Em situações onde a amostragem representativa da partida for muito difícil, o produtor poderá escolher não depender de um resultado analítico que, na melhor das hipóteses, será questionável. Dependendo do tipo de material, condições de colheita ou armazenagem, da origem geográfica e das condições climáticas, pode-se supor que exista alta probabilidade deste material conter micotoxinas e algumas medidas podem ser tomadas para minimizar seu impacto. O uso de adsorventes de micotoxinas, o tratamento dos grãos com antifúngicos, a secagem adequada dos ingredientes e o monitoramento laboratorial periódico são medidas eficazes na prevenção das toxinas fúngicas.
Quando se chega a um diagnóstico final de um surto de micotoxinas, é muito comum que as perdas econômicas sejam irreversíveis e que o alimento contaminado já tenha sido totalmente consumido. A recuperação dos animais acontece a longo prazo e vai depender de um trabalho de prevenção para que novos surtos não aconteçam. Teoricamente, a responsabilidade pela qualidade da ração é do seu fabricante, independente do fato da matéria-prima adquirida de terceiros estar contaminada. O uso de adsorventes de micotoxinas representa uma segurança adicional para o fabricante de rações que deseja prevenir-se de eventuais problemas na qualidade de seus produtos.

Referências Bibliográficas
BIAGI, J.D., CARNEIRO, M.C. Armazenamento de cereais. In: SIMPÓSIO SOBRE INGREDIENTES NA ALIMENTAÇÃO ANIMAL, 2, 2002, Uberlândia, MG, Brasil. Anais…Campinas: CBNA. 2002, p.117-132.
CAST (Council for Agricultural Science & Technology). 2003. Mycotoxins: risks in plant, animal, human systems. Task force report No. 139. Ames, Iowa.
LEITAO, J., BAILLY, J.R., SAINT BLANQUAT. Determination of mycotoxins in grains and related products. In: NOLLET, M.L. (ed.) Food analysis by HPLC. 1992. p.387-420.

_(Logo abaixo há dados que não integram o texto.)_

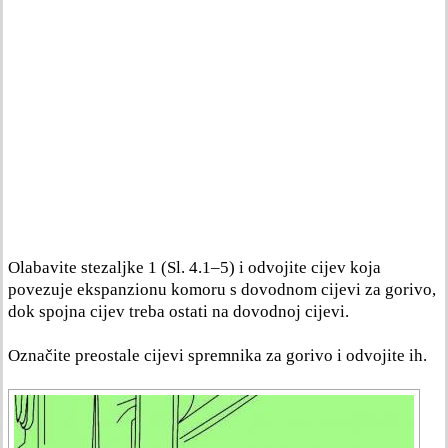
Olabavite stezaljke 1 (Sl. 4.1–5) i odvojite cijev koja
povezuje ekspanzionu komoru s dovodnom cijevi za gorivo,
dok spojna cijev treba ostati na dovodnoj cijevi.
Označite preostale cijevi spremnika za gorivo i odvojite ih.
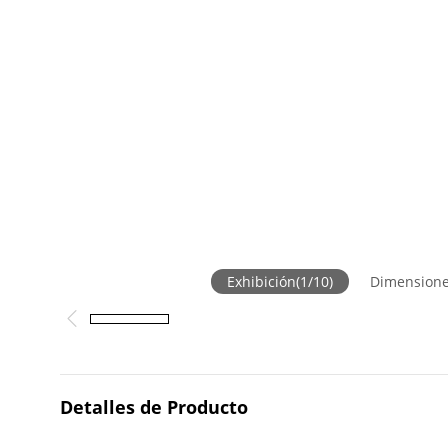
Exhibición
(
1
/
10
)
Dimension
Detalles de Producto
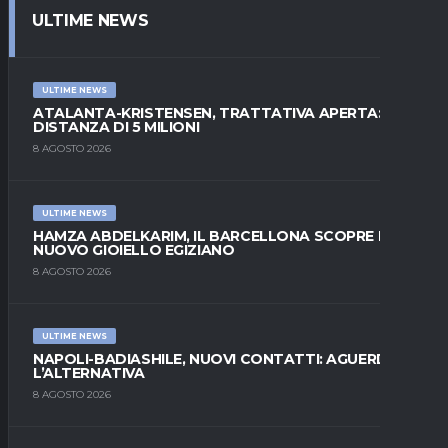
ULTIME NEWS
ULTIME NEWS
ATALANTA-KRISTENSEN, TRATTATIVA APERTA:
DISTANZA DI 5 MILIONI
8 AGOSTO 2026
ULTIME NEWS
HAMZA ABDELKARIM, IL BARCELLONA SCOPRE IL
NUOVO GIOIELLO EGIZIANO
8 AGOSTO 2026
ULTIME NEWS
NAPOLI-BADIASHILE, NUOVI CONTATTI: AGUERD È
L’ALTERNATIVA
8 AGOSTO 2026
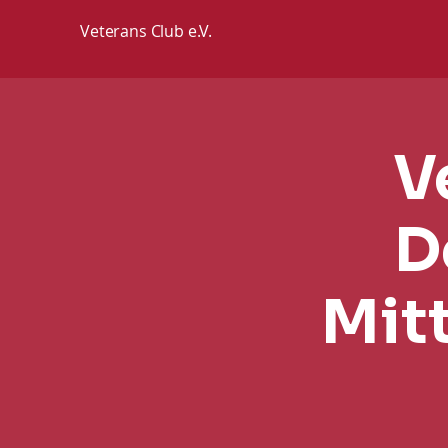
Veterans Club e.V.
V
D
Mit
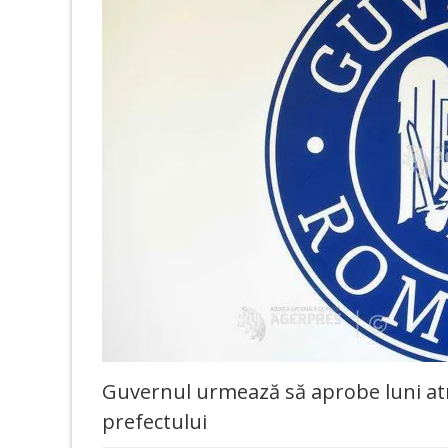
Guvernul urmează să aprobe luni atrib
prefectului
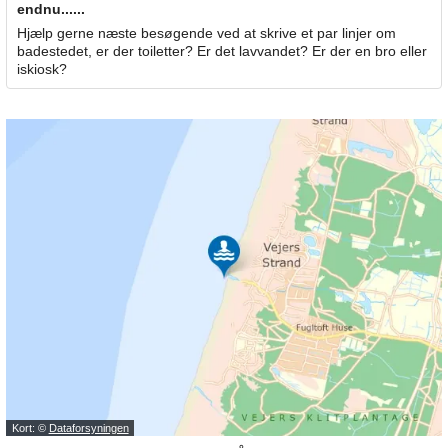
endnu......
Hjælp gerne næste besøgende ved at skrive et par linjer om
badestedet, er der toiletter? Er det lavvandet? Er der en bro eller
iskiosk?
Kort: ©
Dataforsyningen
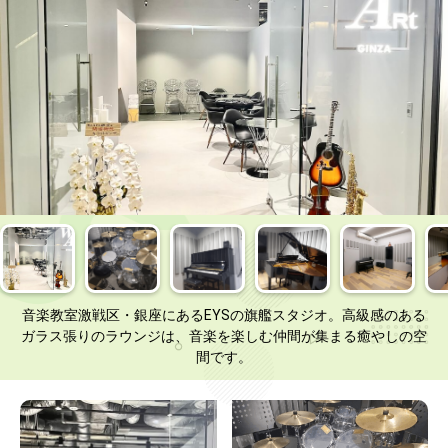
音楽教室激戦区・銀座にあるEYSの旗艦スタジオ。高級感のある
ガラス張りのラウンジは、音楽を楽しむ仲間が集まる癒やしの空
間です。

REGINA, R., SOLFERINI, O. Produção de cultivares de ingredientes de alto valor nutricional: características e benefícios. In: SIMPÓSIO SOBRE INGREDIENTES NA ALIMENTAÇÃO ANIMAL, 2, 2002, Uberlândia, MG, Brasil. Anais…Campinas: CBNA. 2002, p.105-116.
SEMPLE, R.L., FRIO, A.S. HICKS, P.A. et al. Mycotoxin prevention and control in foodgrains. 1989. FAO
WHITLOW, L.W., HAGLER Jr. W.M., Mycotoxins in feeds. Feedstuffs, (10) 68-78, 2002.